(Data items)
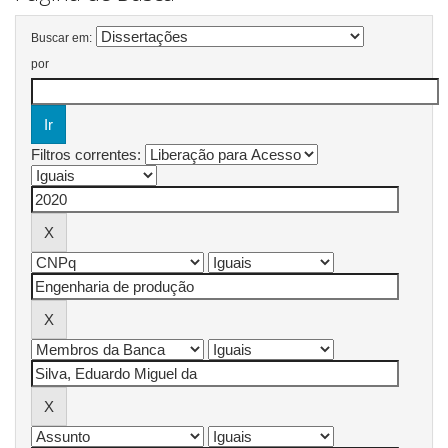
Buscar em:
por
Filtros correntes:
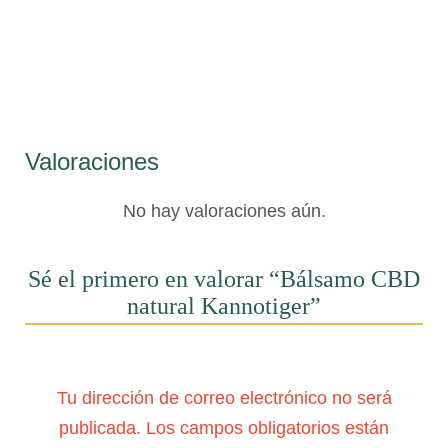
Valoraciones
No hay valoraciones aún.
Sé el primero en valorar “Bálsamo CBD
natural Kannotiger”
Tu dirección de correo electrónico no será
publicada.
Los campos obligatorios están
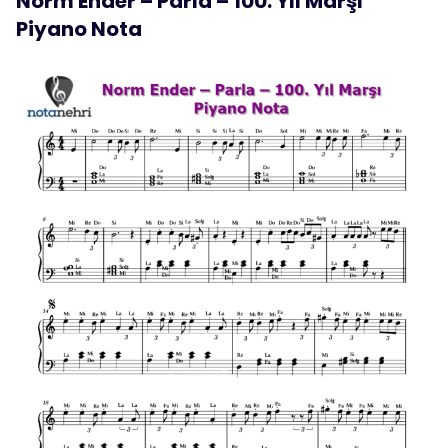
Norm Ender – Parla – 100. Yıl Marşı
Piyano Nota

How to complete this task -
Each record needs to be reproduced exactly, and no image should be carried over.

Exercise solution -
Buscar em:
por
Filtros correntes:
Valoraciones
No hay valoraciones aún.
Sé el primero en valorar “Bálsamo CBD
natural Kannotiger”
Tu dirección de correo electrónico no será
publicada.
Los campos obligatorios están
Norm Ender – Parla – 100. Yıl Marşı
Piyano Nota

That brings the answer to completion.